§ **WHAT YOU NEED TO DO**: Once you have checked each line below for the word "events", give the number of lines that have it and nothing further.

:::

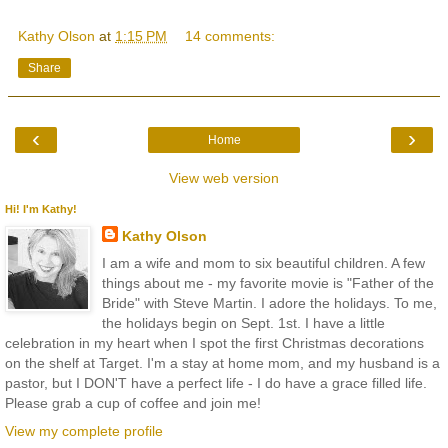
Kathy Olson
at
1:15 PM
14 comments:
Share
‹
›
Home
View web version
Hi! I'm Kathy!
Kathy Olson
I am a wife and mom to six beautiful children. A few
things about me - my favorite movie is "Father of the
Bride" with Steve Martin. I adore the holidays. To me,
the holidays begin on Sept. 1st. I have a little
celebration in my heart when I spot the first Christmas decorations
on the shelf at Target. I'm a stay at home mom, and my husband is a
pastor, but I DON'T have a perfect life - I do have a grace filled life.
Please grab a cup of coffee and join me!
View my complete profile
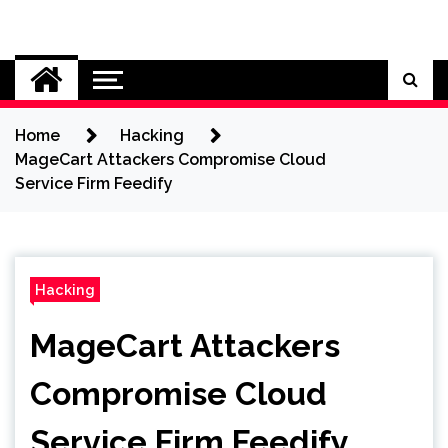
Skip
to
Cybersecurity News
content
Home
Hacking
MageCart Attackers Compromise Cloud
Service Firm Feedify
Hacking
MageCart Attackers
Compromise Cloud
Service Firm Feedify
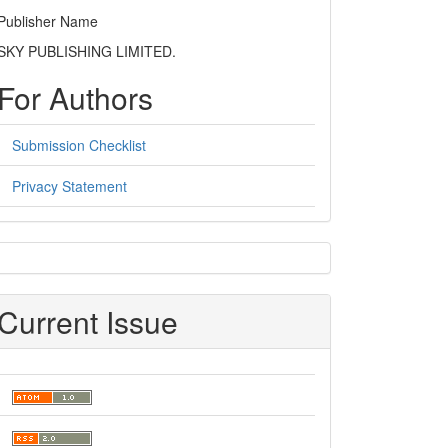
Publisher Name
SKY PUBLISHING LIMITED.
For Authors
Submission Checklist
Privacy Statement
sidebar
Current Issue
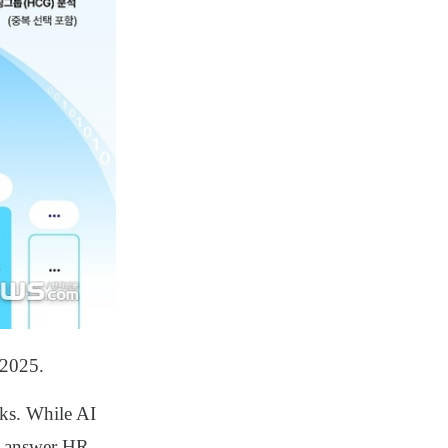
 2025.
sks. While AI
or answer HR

:::

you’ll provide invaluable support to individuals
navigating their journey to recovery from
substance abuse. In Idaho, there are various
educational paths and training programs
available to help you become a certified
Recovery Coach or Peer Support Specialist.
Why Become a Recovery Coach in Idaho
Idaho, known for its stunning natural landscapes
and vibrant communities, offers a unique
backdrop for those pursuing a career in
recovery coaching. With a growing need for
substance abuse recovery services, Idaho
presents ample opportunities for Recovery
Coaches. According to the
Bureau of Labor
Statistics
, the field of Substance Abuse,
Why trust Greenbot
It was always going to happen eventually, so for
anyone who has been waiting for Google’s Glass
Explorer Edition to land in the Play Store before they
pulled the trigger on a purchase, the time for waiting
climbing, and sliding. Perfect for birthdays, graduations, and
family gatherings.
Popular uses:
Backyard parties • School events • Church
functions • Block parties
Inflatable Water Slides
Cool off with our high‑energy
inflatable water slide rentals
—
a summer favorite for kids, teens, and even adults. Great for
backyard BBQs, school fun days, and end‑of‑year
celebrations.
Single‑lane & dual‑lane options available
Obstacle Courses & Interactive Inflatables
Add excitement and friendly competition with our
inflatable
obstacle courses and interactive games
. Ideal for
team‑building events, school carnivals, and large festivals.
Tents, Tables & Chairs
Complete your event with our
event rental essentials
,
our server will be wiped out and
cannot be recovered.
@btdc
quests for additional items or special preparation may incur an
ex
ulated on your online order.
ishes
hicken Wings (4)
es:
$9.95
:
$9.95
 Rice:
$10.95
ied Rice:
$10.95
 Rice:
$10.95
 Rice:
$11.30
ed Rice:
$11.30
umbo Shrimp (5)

:::

§ **REPLY**: 2